Et Isabelle de porter un regard vers l’avenir.
« En cette année où je vais fêter les 20 ans de la création de mon propre bureau, je rêve de remporter le projet de la gare d’Anvers. Il aborde également les trois piliers : écologique par un éclairage mesuré dans des températures de couleurs chaudes, économique parce que nous l’avons conçu avec un budget vraiment serré, et social parce qu’il permettrait à tous les voyageurs et les habitants de se sentir bien en arrivant là. Il s’agit ici d’une valorisation du patrimoine remarquable flamand de portée internationale.
Un peu le pendant de la Grand-Place de Bruxelles, projet que nous avons débuté il y a presque quinze ans ! »

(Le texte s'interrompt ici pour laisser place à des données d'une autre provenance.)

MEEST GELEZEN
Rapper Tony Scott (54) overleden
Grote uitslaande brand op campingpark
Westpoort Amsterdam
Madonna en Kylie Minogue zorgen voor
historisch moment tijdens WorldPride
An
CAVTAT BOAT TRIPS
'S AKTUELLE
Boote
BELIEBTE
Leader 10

«Il n’y a pas de lumière sans ombre »
Cette phrase d’Aragon, Isabelle Corten l’a faite sienne, en tant que membre de « Concepteurs lumière sans frontières », une association humanitaire qui donne la priorité à des solutions durables. « En Haïti, nous travaillons depuis dix ans à faire en sorte que le savoir perdure. Parce que pour ceux qui connaissent les privations quotidiennes ou les catastrophes naturelles, pour ceux qui vivent au cœur des ténèbres, l’éclairage est nécessaire ! »

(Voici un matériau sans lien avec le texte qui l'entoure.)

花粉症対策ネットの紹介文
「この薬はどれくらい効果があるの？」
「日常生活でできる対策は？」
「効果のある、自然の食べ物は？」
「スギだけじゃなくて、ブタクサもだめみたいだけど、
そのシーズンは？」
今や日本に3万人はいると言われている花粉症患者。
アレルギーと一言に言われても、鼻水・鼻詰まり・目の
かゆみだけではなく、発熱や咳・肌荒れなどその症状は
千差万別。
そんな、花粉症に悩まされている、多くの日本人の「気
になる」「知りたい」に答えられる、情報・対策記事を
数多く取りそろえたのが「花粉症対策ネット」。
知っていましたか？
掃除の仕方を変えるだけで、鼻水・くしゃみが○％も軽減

Cette transmission, elle y œuvrera également, dès la rentrée académique de 2021, dans les amphithéâtres de la Faculté d’Architecture La Cambre Horta (ULB). « Le manque de formation à la conception de lumière est un sujet dont je discute depuis des années avec le doyen. Nous vivons la moitié de l’année dans l’obscurité et la Belgique ne compte que trois à quatre bureaux spécialisés, alors que le travail est énorme ! Plutôt que de poser juste une cerise sur le gâteau dans un cahier des charges, nous voulons offrir une vraie réflexion et une spécialisation solide. »
Le Certificat d’Executive Master en Génie Lumière s’obtiendra donc au bout de deux années d’études, sous la houlette d’Isabelle Corten et Georges Berne, mais également d’Elettra Bordonaro, d’Emmanuel Mélac, de Bénédicte Collard et d’Agnès Bovet-Pavy. Comme expliqué sur le site de la faculté : « Il vise à former des professionnels capables de suivre le processus de production d’éclairage dans des lieux intérieurs ou extérieurs, des environnements urbains et paysagers. Il s’attache particulièrement aux méthodes en tenant compte de l’innovation dans divers domaines également connexes à l’éclairagisme».

 


Plan lumière de la ville de Carouge, en Suisse (2014 - 2017)

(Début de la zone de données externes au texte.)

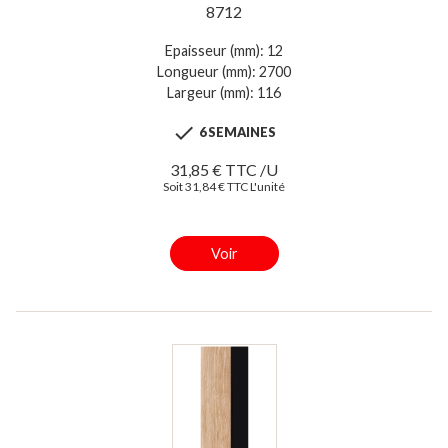
8712
Epaisseur (mm): 12
Longueur (mm): 2700
Largeur (mm): 116

6 SEMAINES
31,85 € TTC /U
Soit 31,84 € TTC L'unité
Voir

Le plan lumière accompagne et recompose le territoire nocturne en mettant en valeur ses particularités. L’humain est au centre du projet, la lumière accompagne l’usager devant les écoles, le long des places, dans les passages couverts, au-travers de la ville… grâce à des interventions spécifiques.
Maitre d’ouvrage : Ville de Carouge.